The key parts of the tester include a trough and a vaned lid that move in a circular pattern until a certain torque is produced by the vertical vanes as they slide against the powder. The slippage lets the machine gauge viscosity and accurately simulates—within a small sample—the physical conditions encountered by the typical industrial powder hopper.

On the Moon. Or an asteroid. Or Mars.

The NASA booth wasn’t really a booth, it was more like a courtyard. And they’re featured “product” wasn’t really a product, it was a prototype. The agency, of course, doesn’t sell analytical devices, but almost every spacecraft they have ever launched has carried a spectrometer on board. So it’s understandable they’d want to show off one of their latest concepts for an extraterrestrial analytical platform: the Scarab. Designed with the input of engineers at Carnegie Mellon, the small four-wheeled rover was unique in that the wheels were articulated front-to-back, allowing the vehicle to shorten or lengthened its wheelbase to aid maneuverability and traction, particularly on the steep slopes of crater walls. Featuring unique weaved wire wheels, the buggy is intended to examine—on-site—the same lunar soil that LCROSS recently revealed contained significant amounts of organic volatiles, namely water.

Biotech in orbit

Low-gravity environments are excellent for crystal-based materials research in part because the lack of gravity allows faster growth. Tom Pickens, CEO of Astrogenetix, a biotech startup out of Texas, took note of successes made in this area of R&D and decided to try capitalizing on the knowledge that cell cultures also had the same predilection for rapid growth when unencumbered by terrestrial hindrances like gravity or convection.

Relying on the space shuttle platform, Pickens’ company successfully ran a program for the development of a salmonella vaccine that is now going through FDA trials. That set the stage for the next vaccine—MRSA. Conducting cell trials on a virus as potentially deadly as MRSA in the confined spaces of the International Space System may seem foolhardy, but Pickens says his biggest worry is how his experiments will run after the space shuttle is grounded. Having lost the battle to keep the program alive, he is now looking for alternatives. One stage of his MRSA effort was on board the latest Endeavor mission.

Of course, Astrogenetix and its parent company, Astrotech, had little more than a mass spectrometer on display at the show. But I expect the union of microgravity and biotech will spread to the strategy portfolio of other adventurous R&D outfits, and that we’ll be hearing more from Astrogenetix—assuming, of course, they can find someone to carry their experiments to the ISS.

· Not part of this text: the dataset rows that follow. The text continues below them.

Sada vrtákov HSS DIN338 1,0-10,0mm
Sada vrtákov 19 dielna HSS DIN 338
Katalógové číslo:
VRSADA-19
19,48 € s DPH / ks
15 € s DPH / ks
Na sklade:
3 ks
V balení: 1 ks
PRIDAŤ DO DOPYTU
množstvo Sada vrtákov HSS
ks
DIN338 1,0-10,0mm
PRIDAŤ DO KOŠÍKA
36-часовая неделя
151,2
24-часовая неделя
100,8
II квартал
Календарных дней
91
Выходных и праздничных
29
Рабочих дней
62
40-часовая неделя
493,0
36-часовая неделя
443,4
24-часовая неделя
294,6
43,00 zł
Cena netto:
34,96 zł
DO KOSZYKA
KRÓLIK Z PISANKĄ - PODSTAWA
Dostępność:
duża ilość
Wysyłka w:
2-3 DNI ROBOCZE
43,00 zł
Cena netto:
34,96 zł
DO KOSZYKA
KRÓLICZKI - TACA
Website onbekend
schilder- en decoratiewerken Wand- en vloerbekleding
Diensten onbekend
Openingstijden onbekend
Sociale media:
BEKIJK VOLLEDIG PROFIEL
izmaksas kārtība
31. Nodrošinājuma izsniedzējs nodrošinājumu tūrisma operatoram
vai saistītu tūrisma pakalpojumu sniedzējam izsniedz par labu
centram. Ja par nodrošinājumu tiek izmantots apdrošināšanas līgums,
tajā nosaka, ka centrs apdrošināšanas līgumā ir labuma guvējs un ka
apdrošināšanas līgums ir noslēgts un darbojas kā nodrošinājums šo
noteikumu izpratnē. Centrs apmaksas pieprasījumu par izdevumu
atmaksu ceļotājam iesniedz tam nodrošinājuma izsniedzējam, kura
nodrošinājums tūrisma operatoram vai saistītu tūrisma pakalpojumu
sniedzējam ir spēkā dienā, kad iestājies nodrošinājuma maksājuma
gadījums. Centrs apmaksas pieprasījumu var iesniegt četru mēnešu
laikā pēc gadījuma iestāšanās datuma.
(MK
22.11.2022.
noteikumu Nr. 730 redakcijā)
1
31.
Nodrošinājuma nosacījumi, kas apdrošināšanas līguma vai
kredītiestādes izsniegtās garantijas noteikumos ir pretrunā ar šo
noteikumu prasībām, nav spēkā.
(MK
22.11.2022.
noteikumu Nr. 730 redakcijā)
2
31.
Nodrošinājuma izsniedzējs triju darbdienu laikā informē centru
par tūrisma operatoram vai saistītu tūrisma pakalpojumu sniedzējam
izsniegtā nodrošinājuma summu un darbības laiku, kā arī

Sizing up a tiny situation

What’s the best way to gauge the size of a nanoparticle? It’s typically inferred by a variety of analytical methods, but finding an exact measurement is exceedingly difficult and often requires laborious sessions with a transmission electron microscope.

If Ken Babcock at Affinity Biosensors is right, his company’s particle characterization instrument, Archimedes, will greatly simplify that effort for anything down to 10 to 15 nm in size. The non-optical machine uses a concept that emerged from bio-MEMS research at MIT: a microfluidic channel, cut into the broad side of a microscopic resonant single-tine fork, carries particles along to the end of the fork and back. The fork resonates to frequency, and minute changes in that frequency can be mapped back to particle size when also accounting for volume and density.

As Matt Wilkinson at RSC alerted us earlier this week, the Archimedes has the kind of technology to be an award-winning. Indeed, Pittcon officials later christened it with the show’s Gold Award. Better yet, NIST is examining the device as potentially providing them with a traceable standard for nanoparticle size.